Submitted to: Agrokultura
Publication Type: Peer Reviewed Journal
Publication Acceptance Date: May 1, 2006
Publication Date: August 1, 2006
Citation: Anderson, R.L. 2006. Converting abandoned lands to cropland. Agrokultura. 1:147-150. Interpretive Summary: In the early 1990s, extensive cropland in the former Soviet Union was abandoned during the transition from centrally-planned production to a market-driven economy. These abandoned lands are now heavily infested with perennial weeds. However, not tilling these lands has allowed natural soil genesis to occur. To help producers preserve the benefits gained with soil structure, a procedure was developed that consists of a series of steps in planning no-till conversion of these lands to cropland. The procedure is based on ecological characteristics of perennial weeds as well as competitive crop sequencing; the procedure encourages a 3- to 5-year planning outlook. To demonstrate use of this procedure, two examples of possible management plans are described.

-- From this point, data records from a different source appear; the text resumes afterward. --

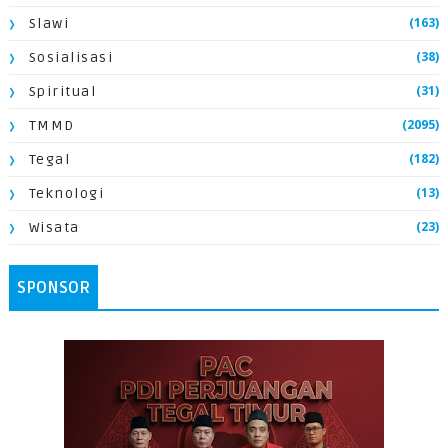
(163)
Slawi
(38)
Sosialisasi
(31)
Spiritual
(2095)
TMMD
(182)
Tegal
(13)
Teknologi
(23)
Wisata
SPONSOR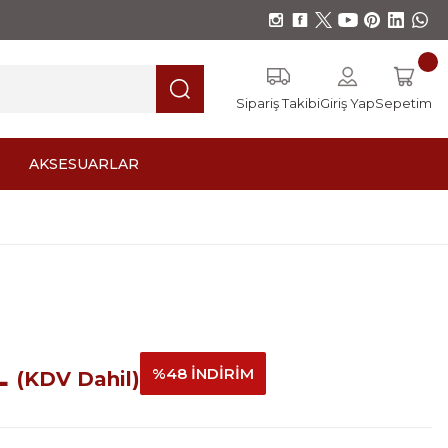
Sipariş Takibi
Giriş Yap
Sepetim
AKSESUARLAR
L
%48 İNDİRİM
(KDV Dahil)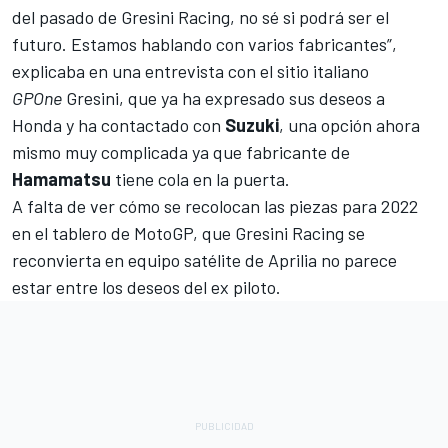
del pasado de Gresini Racing, no sé si podrá ser el
futuro. Estamos hablando con varios fabricantes”,
explicaba en una entrevista con el sitio italiano
GPOne
Gresini, que ya ha expresado sus deseos a
Honda y ha contactado con
Suzuki
, una opción ahora
mismo muy complicada ya que fabricante de
Hamamatsu
tiene cola en la puerta.
A falta de ver cómo se recolocan las piezas para 2022
en el tablero de MotoGP, que Gresini Racing se
reconvierta en equipo satélite de Aprilia no parece
estar entre los deseos del ex piloto.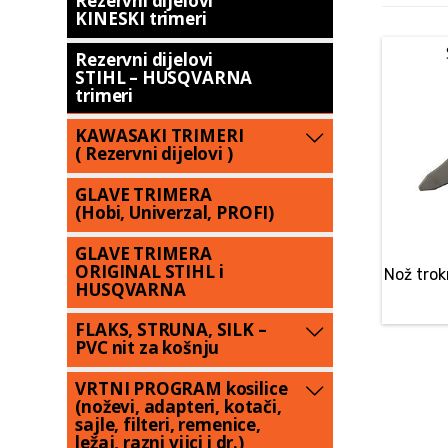
Rezervni dijelovi
KINESKI trimeri
Rezervni dijelovi
STIHL – HUSQVARNA
trimeri
KAWASAKI TRIMERI
( Rezervni dijelovi )
GLAVE TRIMERA
(Hobi, Univerzal, PROFI)
GLAVE TRIMERA
ORIGINAL STIHL i
Nož tro
HUSQVARNA
FLAKS, STRUNA, SILK –
PVC nit za košnju
VRTNI PROGRAM kosilice
(noževi, adapteri, kotači,
sajle, filteri, remenice,
ležaj, razni vijci i dr.)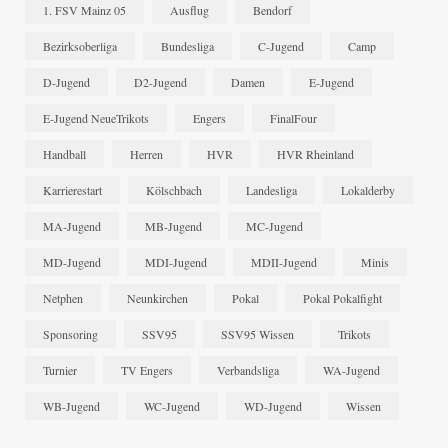
1. FSV Mainz 05
Ausflug
Bendorf
Bezirksoberliga
Bundesliga
C-Jugend
Camp
D-Jugend
D2-Jugend
Damen
E-Jugend
E-Jugend NeueTrikots
Engers
FinalFour
Handball
Herren
HVR
HVR Rheinland
Karrierestart
Kölschbach
Landesliga
Lokalderby
MA-Jugend
MB-Jugend
MC-Jugend
MD-Jugend
MDI-Jugend
MDII-Jugend
Minis
Netphen
Neunkirchen
Pokal
Pokal Pokalfight
Sponsoring
SSV95
SSV95 Wissen
Trikots
Turnier
TV Engers
Verbandsliga
WA-Jugend
WB-Jugend
WC-Jugend
WD-Jugend
Wissen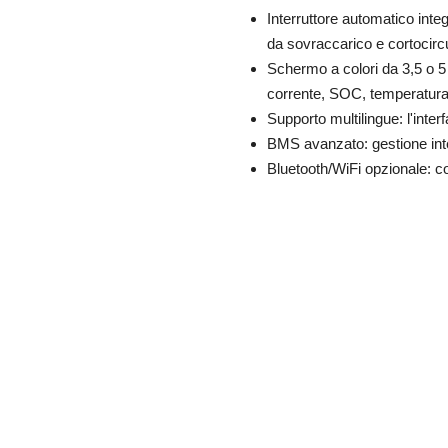
Interruttore automatico inte
da sovraccarico e cortocircu
Schermo a colori da 3,5 o 5 
corrente, SOC, temperatura 
Supporto multilingue: l'inter
BMS avanzato: gestione intel
Bluetooth/WiFi opzionale: co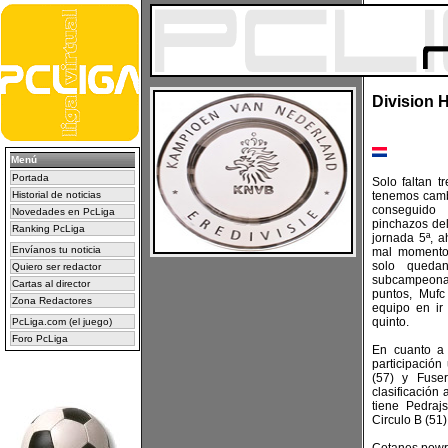
Division H
Menú
Portada
Solo faltan t
Historial de noticias
tenemos cambi
conseguido
Novedades en PcLiga
pinchazos del
Ranking PcLiga
jornada 5ª, 
Envíanos tu noticia
mal momento 
solo queda
Quiero ser redactor
subcampeona
Cartas al director
puntos, Mufc
Zona Redactores
equipo en ir
quinto.
PcLiga.com (el juego)
Foro PcLiga
En cuanto a 
participación
(57) y Fuse
clasificación 
tiene Pedraj
Circulo B (51)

Technical Abstract: Because of economic conditions, areas of cropland in Ukraine have been left unused for several years. These abandoned lands are now infested with perennial weeds. Producers are interested in converting these lands back to cropland with no-till systems to preserve soil benefits gained by not tilling during this interval. This paper describes a planning procedure that integrates ecological aspects of perennial weed growth with systemic herbicide applications and crop sequencing. The procedure consists of a series of steps, based on experiences in North America. Steps include identifying species composition of the weed community, relating management tactics to carbohydrate movement to storage organs, planning the first year to emphasize intensive control efforts, and developing competitive crop sequences. To demonstrate this procedure, we describe two examples of possible management plans. Producers can convert abandoned lands to cropland with no-till if management is based on ecological aspects of perennial weed growth.